**SUPPLIED RECORDS**:

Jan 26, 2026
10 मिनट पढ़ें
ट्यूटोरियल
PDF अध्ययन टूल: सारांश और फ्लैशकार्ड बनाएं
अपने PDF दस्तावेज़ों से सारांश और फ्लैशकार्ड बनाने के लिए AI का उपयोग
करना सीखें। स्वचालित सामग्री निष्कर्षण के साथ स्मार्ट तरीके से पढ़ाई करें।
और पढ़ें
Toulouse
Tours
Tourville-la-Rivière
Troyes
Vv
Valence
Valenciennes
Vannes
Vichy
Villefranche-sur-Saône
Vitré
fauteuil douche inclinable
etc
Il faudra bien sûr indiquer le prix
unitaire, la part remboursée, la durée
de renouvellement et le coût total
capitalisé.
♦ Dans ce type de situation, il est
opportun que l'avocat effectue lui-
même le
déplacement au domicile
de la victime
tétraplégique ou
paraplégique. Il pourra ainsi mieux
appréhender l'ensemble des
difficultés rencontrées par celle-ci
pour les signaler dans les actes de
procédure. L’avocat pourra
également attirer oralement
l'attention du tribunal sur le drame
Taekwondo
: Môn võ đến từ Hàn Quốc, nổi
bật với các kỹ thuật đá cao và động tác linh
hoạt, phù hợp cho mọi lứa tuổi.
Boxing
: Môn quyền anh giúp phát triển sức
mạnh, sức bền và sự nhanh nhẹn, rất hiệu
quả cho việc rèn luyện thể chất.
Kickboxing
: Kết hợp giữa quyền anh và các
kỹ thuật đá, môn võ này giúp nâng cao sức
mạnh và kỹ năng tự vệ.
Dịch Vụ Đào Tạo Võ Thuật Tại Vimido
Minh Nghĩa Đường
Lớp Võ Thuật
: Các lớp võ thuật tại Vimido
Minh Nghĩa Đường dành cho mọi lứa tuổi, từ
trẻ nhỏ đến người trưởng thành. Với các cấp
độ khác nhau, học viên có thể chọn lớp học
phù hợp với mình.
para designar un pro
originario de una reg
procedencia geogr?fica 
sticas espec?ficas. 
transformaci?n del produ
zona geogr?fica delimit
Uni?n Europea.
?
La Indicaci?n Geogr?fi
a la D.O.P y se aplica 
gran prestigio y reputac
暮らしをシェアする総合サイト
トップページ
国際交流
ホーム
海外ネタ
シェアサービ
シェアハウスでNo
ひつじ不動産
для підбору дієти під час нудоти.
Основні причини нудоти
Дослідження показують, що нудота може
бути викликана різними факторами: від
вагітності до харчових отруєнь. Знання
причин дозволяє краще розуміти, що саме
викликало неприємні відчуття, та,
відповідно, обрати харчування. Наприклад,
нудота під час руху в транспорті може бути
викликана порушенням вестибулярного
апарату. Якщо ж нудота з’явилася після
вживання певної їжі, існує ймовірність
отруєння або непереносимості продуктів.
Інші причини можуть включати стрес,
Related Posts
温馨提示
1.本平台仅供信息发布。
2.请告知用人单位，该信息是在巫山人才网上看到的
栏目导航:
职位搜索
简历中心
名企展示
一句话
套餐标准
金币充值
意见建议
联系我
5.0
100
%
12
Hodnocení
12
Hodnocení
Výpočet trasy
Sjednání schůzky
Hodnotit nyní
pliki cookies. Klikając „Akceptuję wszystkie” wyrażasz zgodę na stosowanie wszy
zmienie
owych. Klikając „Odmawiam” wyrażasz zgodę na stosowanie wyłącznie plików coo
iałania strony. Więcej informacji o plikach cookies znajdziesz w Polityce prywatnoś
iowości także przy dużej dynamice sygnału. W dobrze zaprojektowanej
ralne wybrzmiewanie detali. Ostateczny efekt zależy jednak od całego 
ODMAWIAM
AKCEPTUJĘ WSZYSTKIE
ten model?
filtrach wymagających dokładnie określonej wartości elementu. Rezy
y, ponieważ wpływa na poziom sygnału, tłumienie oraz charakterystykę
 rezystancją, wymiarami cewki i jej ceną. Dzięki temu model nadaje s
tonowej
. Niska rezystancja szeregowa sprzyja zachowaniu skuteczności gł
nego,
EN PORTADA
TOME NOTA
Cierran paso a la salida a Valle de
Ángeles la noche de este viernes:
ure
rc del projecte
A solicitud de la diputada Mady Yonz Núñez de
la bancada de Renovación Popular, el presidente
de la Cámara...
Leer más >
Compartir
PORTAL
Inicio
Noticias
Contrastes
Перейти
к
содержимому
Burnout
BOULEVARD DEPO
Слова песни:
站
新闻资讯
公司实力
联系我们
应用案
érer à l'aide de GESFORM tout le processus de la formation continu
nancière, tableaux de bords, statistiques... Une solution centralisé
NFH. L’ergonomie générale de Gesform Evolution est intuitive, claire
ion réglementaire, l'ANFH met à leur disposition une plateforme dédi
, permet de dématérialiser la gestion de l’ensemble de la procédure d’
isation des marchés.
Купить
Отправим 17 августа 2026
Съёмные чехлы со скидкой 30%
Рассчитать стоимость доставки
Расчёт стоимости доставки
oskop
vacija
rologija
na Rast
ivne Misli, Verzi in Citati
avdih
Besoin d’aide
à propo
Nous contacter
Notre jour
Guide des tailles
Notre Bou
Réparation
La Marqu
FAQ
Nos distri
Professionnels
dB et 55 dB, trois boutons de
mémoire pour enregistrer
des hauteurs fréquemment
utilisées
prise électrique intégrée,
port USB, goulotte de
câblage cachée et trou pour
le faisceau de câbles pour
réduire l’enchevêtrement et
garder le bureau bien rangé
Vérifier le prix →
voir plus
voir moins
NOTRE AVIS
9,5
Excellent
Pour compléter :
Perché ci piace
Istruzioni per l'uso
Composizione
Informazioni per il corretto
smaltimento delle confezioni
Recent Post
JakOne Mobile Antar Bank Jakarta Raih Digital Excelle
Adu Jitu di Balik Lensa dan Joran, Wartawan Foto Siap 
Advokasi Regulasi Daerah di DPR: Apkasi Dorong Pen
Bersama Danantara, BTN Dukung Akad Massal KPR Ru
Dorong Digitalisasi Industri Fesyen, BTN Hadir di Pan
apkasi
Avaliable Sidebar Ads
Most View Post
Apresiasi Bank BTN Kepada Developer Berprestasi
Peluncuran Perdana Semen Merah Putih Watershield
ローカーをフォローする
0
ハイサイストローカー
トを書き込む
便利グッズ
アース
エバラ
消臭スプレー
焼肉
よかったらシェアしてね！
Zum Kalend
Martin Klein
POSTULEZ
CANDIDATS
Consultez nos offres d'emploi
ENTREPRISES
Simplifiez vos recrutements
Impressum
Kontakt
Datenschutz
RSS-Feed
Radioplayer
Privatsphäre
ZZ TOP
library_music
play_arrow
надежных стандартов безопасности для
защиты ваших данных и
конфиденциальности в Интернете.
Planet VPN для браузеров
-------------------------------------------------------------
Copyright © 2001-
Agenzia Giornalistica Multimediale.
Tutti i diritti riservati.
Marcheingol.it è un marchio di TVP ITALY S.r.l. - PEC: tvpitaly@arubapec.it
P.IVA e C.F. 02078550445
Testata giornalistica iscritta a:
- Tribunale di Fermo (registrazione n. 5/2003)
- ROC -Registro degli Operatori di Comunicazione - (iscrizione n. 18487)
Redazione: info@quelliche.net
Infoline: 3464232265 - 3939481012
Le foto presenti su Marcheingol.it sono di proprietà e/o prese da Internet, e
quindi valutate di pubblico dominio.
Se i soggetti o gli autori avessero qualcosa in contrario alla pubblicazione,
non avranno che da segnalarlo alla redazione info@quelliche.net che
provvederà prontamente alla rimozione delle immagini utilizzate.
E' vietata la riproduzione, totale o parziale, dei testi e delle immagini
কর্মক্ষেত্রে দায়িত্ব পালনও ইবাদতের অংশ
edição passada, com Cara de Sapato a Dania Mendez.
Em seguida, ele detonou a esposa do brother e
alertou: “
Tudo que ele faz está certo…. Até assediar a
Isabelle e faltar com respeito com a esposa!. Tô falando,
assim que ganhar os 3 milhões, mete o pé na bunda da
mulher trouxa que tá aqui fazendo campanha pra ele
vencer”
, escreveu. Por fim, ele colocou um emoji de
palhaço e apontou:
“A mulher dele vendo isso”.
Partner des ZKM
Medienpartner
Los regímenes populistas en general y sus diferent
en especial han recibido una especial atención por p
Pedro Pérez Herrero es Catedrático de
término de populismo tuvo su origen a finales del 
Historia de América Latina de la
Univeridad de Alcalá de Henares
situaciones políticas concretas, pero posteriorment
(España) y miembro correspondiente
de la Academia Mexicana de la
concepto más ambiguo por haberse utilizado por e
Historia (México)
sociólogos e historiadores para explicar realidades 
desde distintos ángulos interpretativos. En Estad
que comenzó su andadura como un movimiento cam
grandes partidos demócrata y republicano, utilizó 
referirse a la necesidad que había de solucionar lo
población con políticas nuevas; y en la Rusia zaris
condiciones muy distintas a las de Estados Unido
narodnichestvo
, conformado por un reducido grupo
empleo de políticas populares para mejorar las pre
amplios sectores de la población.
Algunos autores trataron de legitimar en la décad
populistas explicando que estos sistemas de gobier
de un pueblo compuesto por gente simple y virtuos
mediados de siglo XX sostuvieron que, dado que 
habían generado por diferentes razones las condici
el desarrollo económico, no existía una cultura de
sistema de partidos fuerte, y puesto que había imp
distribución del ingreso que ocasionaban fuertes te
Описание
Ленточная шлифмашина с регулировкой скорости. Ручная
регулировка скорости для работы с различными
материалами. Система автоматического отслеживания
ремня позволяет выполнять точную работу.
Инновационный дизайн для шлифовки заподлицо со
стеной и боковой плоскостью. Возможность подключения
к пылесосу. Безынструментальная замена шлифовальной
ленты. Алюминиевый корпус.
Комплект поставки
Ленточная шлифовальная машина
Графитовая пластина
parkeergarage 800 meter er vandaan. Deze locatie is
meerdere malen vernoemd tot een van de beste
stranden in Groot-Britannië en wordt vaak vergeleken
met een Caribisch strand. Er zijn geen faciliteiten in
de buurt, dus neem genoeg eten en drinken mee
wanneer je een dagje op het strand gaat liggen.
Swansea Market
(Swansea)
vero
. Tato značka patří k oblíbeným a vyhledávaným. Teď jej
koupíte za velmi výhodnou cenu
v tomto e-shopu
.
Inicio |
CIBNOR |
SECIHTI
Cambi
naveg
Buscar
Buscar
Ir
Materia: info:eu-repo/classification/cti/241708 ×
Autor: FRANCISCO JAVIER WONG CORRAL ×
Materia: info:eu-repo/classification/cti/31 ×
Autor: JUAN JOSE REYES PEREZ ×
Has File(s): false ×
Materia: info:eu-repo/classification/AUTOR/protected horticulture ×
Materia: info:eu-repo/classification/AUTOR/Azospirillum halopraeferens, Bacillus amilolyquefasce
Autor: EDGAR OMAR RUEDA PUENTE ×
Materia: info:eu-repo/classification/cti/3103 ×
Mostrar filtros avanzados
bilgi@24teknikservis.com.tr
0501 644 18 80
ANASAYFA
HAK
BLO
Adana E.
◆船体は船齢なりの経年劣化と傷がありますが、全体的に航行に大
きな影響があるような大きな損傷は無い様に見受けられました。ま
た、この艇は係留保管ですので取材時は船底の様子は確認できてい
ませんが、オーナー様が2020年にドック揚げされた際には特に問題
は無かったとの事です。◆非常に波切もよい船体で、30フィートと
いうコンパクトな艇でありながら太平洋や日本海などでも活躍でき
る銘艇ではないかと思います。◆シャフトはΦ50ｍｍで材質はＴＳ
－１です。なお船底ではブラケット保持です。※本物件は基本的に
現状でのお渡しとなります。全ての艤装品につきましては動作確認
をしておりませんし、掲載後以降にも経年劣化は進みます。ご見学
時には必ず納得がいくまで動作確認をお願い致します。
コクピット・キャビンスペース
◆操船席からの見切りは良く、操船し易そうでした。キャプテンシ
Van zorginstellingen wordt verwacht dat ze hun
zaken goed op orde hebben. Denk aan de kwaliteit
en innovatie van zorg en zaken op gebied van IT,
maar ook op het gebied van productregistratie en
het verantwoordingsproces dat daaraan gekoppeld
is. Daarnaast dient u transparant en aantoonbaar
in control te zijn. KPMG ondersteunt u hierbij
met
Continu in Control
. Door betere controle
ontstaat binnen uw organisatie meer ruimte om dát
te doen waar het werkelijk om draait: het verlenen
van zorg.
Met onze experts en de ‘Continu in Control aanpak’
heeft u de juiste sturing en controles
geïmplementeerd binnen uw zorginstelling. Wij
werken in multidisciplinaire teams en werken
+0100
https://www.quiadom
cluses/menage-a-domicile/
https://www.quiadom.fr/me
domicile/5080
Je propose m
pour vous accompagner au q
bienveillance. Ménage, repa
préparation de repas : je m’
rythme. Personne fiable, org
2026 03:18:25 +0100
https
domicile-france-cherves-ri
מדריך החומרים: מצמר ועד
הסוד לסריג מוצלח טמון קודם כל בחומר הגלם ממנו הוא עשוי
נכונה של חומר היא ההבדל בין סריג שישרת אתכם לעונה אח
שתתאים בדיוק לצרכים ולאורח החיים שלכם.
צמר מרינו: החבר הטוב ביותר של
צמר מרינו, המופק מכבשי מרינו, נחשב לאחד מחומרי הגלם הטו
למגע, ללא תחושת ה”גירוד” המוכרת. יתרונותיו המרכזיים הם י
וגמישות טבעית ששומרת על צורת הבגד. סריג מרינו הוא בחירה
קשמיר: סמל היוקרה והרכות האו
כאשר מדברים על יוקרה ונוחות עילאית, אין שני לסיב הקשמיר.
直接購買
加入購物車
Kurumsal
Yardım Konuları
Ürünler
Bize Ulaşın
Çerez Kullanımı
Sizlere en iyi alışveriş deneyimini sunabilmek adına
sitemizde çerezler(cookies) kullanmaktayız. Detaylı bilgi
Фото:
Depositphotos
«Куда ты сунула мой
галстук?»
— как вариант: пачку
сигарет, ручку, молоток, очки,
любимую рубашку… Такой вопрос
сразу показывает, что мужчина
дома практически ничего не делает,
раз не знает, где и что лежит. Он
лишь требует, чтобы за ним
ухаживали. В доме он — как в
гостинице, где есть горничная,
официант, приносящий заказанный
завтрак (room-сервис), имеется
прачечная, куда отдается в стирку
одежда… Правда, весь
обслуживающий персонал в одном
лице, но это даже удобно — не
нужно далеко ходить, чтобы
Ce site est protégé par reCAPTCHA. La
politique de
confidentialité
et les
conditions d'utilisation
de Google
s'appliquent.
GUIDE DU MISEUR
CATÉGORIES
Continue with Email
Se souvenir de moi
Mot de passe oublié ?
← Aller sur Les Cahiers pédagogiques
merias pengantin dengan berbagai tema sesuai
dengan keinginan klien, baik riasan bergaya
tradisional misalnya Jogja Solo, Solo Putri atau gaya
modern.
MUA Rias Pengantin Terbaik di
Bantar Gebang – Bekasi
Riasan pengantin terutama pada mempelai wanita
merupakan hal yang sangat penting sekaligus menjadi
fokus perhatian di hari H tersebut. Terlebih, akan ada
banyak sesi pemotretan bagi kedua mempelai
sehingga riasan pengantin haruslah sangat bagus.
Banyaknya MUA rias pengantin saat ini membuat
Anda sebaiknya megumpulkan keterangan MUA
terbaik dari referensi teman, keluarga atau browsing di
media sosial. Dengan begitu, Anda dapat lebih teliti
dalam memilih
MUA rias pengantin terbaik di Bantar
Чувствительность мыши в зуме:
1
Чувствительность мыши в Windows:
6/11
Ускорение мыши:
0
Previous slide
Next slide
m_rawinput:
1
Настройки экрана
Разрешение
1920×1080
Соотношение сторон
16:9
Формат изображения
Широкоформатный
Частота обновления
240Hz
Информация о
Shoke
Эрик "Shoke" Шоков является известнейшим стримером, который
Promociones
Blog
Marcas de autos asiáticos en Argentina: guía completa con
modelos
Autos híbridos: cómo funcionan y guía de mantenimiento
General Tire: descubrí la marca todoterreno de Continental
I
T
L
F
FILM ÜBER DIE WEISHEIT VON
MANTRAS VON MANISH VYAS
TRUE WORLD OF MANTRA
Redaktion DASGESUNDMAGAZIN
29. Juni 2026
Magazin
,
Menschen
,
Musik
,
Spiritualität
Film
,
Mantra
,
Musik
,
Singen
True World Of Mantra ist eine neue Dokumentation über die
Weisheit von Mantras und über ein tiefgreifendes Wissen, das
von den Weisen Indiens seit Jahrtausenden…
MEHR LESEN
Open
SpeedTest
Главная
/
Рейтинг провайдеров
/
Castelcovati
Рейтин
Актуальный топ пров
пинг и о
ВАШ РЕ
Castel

**TASK ITEM**:
Lines in the data that include the word "gebied" should all be copied.

**WRITTEN SOLUTION**:
en innovatie van zorg en zaken op gebied van IT,
maar ook op het gebied van productregistratie en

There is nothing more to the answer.